Rivanna is allocated by service units (SUs) and is managed under the “hotel” model in which researchers buy SUs rather than physical nodes. Service units generally correspond to core-hours, but in the case of very large memory jobs users must pay at least partially for cores not scheduled by the resource manager on that node due to the additional memory usage. We have also begun implementing a partial “condo” model, in which researchers can purchase time tied to cores or can purchase their own hardware to add to the cluster. This model coexists with the SU model for users who do not wish to make a large expenditure for time, or who can successfully manage their projects through free allocations from RC or from their Dean’s office.
Ivy is a computing system that meets all Health Insurance Portability and Accountability Act (HIPAA), Family Educational Rights and Privacy Act (FERPA), Controlled Unclassified Information (CUI), and International Traffic in Arms Regulations (ITAR) data security requirements. Ivy satisfies the needs of researchers who must comply with all of the rules and regulations surrounding these directives, but do not have a system that meets the appropriate hardware/software standards. Faculty/staff may request Ivy resources in the form of virtual machines (VMs) with software customized for their needs. The project PI can create a list of project members who should also be given access to the VM. Ivy VMs are available at different tiers. By default, every Ivy VM is allocated 1TB of storage in Ivy Central Storage (ICS). Transferring data in and out of Ivy is done through a Globus Data Transfer Node. Primarly intended as a computational resource, Ivy was not designed for long-term data storage.
Skyline is the University’s local research cloud for public and moderately sensitive data. Skyline is a collection of OpenStack virtual machines that can be leased by research groups in a variety of configurations to fit their computing needs.

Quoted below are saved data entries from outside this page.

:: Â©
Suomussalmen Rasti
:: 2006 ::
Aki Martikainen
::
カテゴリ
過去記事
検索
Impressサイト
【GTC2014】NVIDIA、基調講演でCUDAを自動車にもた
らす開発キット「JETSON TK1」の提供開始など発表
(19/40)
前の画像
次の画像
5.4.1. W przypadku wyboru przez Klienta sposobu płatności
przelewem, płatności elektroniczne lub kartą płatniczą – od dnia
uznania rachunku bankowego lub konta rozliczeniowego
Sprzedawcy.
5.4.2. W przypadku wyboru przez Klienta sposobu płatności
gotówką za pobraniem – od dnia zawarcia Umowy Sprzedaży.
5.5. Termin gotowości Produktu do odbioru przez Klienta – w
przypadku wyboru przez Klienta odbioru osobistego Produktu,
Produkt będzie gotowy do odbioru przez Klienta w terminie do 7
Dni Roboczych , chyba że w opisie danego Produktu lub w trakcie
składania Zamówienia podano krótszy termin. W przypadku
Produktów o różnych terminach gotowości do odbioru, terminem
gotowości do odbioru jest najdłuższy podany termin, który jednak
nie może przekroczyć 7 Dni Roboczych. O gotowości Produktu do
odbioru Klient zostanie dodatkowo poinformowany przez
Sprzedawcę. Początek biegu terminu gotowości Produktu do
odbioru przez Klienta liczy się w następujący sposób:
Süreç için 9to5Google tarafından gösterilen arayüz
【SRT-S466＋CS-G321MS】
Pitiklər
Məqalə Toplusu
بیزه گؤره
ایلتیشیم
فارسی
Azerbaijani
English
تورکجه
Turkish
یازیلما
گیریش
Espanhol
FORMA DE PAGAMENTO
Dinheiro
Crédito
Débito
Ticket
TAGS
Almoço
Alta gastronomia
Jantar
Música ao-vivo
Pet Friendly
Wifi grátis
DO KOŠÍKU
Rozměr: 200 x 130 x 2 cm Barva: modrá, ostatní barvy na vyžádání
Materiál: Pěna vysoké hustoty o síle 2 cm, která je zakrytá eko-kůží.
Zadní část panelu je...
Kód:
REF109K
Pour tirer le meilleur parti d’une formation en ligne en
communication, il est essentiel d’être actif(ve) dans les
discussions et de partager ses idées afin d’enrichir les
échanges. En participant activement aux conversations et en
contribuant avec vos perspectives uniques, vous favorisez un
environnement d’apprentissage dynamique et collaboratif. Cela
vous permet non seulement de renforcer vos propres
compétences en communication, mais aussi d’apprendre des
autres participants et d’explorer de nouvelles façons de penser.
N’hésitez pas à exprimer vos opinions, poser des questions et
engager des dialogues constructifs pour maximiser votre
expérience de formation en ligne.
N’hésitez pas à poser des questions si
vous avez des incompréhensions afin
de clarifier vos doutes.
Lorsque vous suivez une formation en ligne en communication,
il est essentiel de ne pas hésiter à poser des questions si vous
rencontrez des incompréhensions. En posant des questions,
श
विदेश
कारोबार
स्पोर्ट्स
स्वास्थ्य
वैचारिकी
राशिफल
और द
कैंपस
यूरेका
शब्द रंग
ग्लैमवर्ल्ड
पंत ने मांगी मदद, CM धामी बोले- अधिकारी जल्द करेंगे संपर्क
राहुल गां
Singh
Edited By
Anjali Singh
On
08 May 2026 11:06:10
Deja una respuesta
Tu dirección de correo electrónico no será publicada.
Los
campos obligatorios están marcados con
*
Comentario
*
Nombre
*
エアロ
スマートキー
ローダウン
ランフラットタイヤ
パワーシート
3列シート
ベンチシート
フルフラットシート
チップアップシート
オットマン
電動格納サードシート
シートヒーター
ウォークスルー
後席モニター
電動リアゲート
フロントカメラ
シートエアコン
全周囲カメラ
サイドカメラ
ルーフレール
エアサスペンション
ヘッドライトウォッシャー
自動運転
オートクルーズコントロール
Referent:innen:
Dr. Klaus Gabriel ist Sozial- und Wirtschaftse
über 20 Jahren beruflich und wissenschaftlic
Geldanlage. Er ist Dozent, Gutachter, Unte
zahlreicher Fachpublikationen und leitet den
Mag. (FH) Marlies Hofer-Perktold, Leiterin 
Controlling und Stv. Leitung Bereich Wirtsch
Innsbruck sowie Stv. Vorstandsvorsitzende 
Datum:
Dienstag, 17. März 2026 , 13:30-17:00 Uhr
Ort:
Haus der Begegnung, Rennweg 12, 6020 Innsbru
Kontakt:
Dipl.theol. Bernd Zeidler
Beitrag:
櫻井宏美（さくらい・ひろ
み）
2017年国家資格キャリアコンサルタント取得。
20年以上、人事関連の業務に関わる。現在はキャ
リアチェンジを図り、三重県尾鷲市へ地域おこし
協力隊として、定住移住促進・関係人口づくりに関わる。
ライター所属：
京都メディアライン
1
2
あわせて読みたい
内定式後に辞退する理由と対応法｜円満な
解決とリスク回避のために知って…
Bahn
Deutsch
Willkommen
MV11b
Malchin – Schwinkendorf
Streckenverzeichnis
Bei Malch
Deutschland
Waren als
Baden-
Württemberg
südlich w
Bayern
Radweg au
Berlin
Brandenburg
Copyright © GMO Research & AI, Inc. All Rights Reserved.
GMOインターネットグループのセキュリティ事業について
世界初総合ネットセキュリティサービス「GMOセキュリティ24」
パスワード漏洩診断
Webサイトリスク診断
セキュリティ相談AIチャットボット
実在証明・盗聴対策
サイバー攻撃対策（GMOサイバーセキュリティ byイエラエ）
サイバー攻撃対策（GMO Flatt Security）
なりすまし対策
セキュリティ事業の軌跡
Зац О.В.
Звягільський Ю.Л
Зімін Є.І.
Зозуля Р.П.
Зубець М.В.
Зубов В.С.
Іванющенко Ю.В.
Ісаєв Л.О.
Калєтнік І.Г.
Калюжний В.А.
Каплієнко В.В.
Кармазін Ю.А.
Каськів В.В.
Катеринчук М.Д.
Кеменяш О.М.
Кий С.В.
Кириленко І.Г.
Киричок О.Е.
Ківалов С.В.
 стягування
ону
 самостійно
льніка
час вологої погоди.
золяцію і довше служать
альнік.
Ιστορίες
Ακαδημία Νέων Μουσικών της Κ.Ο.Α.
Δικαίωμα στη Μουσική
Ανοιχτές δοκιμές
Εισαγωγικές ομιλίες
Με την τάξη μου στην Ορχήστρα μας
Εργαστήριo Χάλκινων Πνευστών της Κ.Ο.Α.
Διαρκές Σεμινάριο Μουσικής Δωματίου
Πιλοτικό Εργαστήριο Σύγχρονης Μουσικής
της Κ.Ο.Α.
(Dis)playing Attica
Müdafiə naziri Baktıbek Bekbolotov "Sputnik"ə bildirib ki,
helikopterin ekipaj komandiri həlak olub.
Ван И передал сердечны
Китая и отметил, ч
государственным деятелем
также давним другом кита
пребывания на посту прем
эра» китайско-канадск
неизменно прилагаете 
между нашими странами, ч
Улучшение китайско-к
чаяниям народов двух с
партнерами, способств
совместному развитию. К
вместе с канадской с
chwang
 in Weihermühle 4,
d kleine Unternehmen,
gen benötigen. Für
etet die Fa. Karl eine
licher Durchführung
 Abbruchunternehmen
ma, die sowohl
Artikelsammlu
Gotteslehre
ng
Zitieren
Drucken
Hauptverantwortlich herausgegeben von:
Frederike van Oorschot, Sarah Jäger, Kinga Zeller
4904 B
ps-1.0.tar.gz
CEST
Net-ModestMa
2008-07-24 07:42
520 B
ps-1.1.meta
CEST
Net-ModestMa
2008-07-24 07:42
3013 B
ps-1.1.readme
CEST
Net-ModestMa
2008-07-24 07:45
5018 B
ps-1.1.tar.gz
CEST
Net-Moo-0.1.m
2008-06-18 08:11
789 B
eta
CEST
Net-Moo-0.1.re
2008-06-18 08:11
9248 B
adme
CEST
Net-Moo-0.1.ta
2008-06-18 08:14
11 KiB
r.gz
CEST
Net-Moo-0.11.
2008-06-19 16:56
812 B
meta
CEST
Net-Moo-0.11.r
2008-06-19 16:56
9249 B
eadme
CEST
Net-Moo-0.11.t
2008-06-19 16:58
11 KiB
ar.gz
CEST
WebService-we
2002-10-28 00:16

Research Computing runs microservices in an orchestration environment named DCOS (Distributed Cloud Operating System), based on Apache Mesos and Apache Marathon. DCOS makes the deployment and management of many containers easy and scalable. This cluster has >1000 cores and ~1TB of memory allocated to running containerized services. DCOS also has over 300TB of cluster storage and can attach to project storage and GPFS.